The research was based on two key technologies, Qu said: First, dual-energy imaging using a dual-source CT scanner (Somatom Definition, Siemens Healthcare, Malvern, PA), and second, the use of additional beam filtering.

"When we plot the CT numbers [on the images], each individual stone type has a distinctive slope," Qu said. "The stone composition can be determined by its detected ratio: whether it's above or below the dissector of the two kidney stone types. The larger the dual-energy ratio difference, the better we can have the separation results."

The study examined 60 human renal stones (2 mm to 10 mm in diameter) of 10 different types:

  • Uric acid (UA, n = 4)
  • Uric acid dihydrate (UAD, n = 6)
  • Ammonium acid urate (AAU, n = 6)
  • Cystine (CYS, n = 6)
  • Struvite (STR, n = 6)
  • Calcium oxalate monohydrate (COM, n = 10)
  • Calcium oxalate dihydrate (COD, n = 6)
  • Carbonate apatite (CAP, n = 4)
  • Brushite (BRU, n = 6)
  • Hydroxyapatite (HA, n = 5)

The true stone composition was determined using micro CT and infrared spectroscopy. The stones were then embedded in porcine kidneys and placed into a 30-cm water phantom with a cadaver spine to test the DSCT method.

"We hypothesized that the dual-energy scanner can, first, increase the ratio difference between the uric and the nonuric acid, and, second, that we can differentiate more stone types and go beyond just uric acid and nonuric acid," Qu said in his presentation.

The two x-ray tubes of the DSCT scanner were set at 80 kV and 140 kV. Based on the differentiation of energies in Hounsfield units, the stone types could be separated into four different clusters.

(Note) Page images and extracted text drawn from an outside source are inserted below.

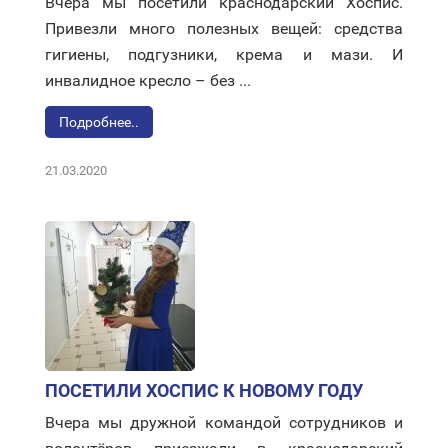
Вчера мы посетили краснодарский Хоспис.
Привезли много полезных вещей: средства
гигиены, подгузники, крема и мази. И
инвалидное кресло – без ...
Подробнее..
21.03.2020
ПОСЕТИЛИ ХОСПИС К НОВОМУ ГОДУ
Вчера мы дружной командой сотрудников и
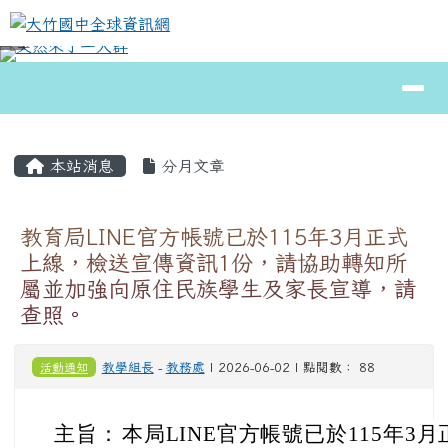
大竹國中全球資訊網
跳至主內容區
導覽列
⏸
頁尾區域
主內容區域
本站消息
分月文章
教育局LINE官方帳號已於115年3月正式
上線，檢送宣傳資訊1份，請協助轉知所
屬並加強向原住民族學生及家長宣導，請
查照。
活動通知
教學組長
-
教務處
| 2026-06-02 | 點閱數： 88
主旨：
本局LINE官方帳號已於115年3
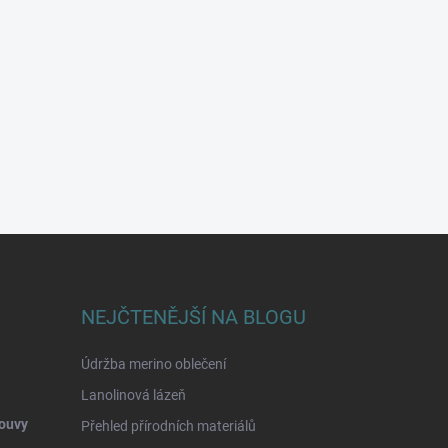
NEJČTENĚJŠÍ NA BLOGU
Údržba merino oblečení
Lanolinová lázeň
ouvy
Přehled přírodních materiálů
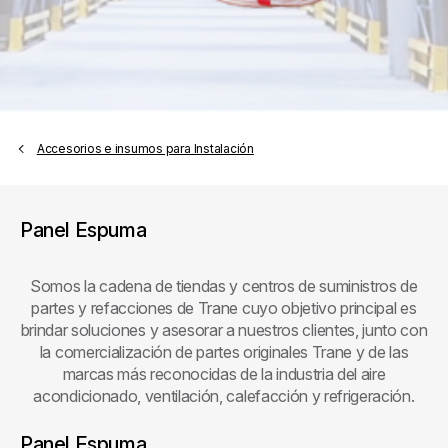
Accesorios e insumos para Instalación
Panel Espuma
Somos la cadena de tiendas y centros de suministros de
partes y refacciones de Trane cuyo objetivo principal es
brindar soluciones y asesorar a nuestros clientes, junto con
la comercialización de partes originales Trane y de las
marcas más reconocidas de la industria del aire
acondicionado, ventilación, calefacción y refrigeración.
Panel Espuma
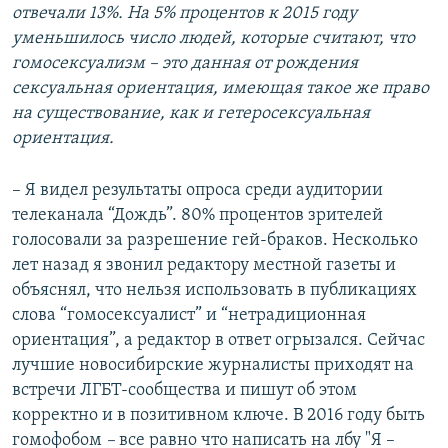
отвечали 13%. На 5% процентов к 2015 году
уменьшилось число людей, которые считают, что
гомосексуализм – это данная от рождения
сексуальная ориентация, имеющая такое же право
на существование, как и гетеросексуальная
ориентация.
– Я видел результаты опроса среди аудитории
телеканала “Дождь”. 80%
процентов зрителей
голосовали за разрешение гей-браков. Несколько
лет назад я звонил редактору местной газеты и
объяснял, что нельзя использовать в публикациях
слова “гомосексуалист” и “нетрадиционная
ориентация”, а редактор в ответ огрызался. Сейчас
лучшие новосибирские журналисты приходят на
встречи ЛГБТ-сообщества и пишут об этом
корректно и в позитивном ключе. В 2016 году быть
гомофобом
–
все равно что написать на лбу "Я –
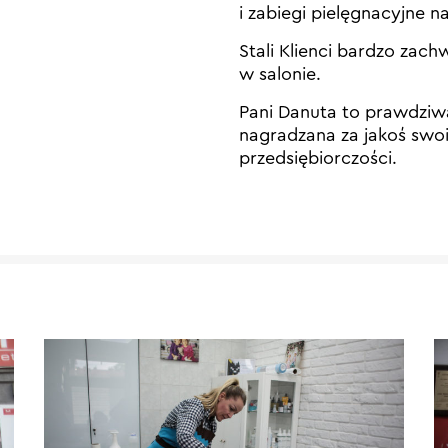
i zabiegi pielęgnacyjne n
Stali Klienci bardzo zac
w salonie.
Pani Danuta to prawdziwa
nagradzana za jakoś swoi
przedsiębiorczości.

The extra beam filter consisted of a 0.4-mm-thick tin filter added to the 140-kV tube of the DSCT scanner. Its purpose was to increase energy separation between the two spectra. Dual-energy CT (DECT) scans were acquired with and without the filter at 14 x 1.2-mm collimation for two phantom sizes: 30 and 35 cm.

Without the filter "there is significant [Hounsfield unit] overlap and only a small separation in spectra between the different materials," Qu said. "But using different separation [techniques] on different energy tubes, we were able to improve separation."

The first part of the study separated uric acid from the nonuric acid stones, Qu said, while the second part of the study separated the 60 stones into four groups.

Use of the tin filter permitted an increase in the dual-energy ratio for each materials group. Using DS-DECT with the extra filter on the 140-kV tube, 10 types of renal stones were able to be separated into the four groups, including:

  • Group 1: uric acid, uric acid dihydrate, and ammonium acid urate (UA-UAD-AAU)
  • Group 2: cystine and struvite (CYS-STR)
  • Group 3: calcium oxalate monohydrate, dihydrate, and brushite (COM-COD-CAP-BRU)
  • Group 4: hydroxyapatite, carbonate apatite (HA)

"This increased difference was most significant in the smaller phantom," Qu said. "The increase in the dual-energy ratio difference was 31% in the 35-cm phantom and 42% in the 30-cm phantom."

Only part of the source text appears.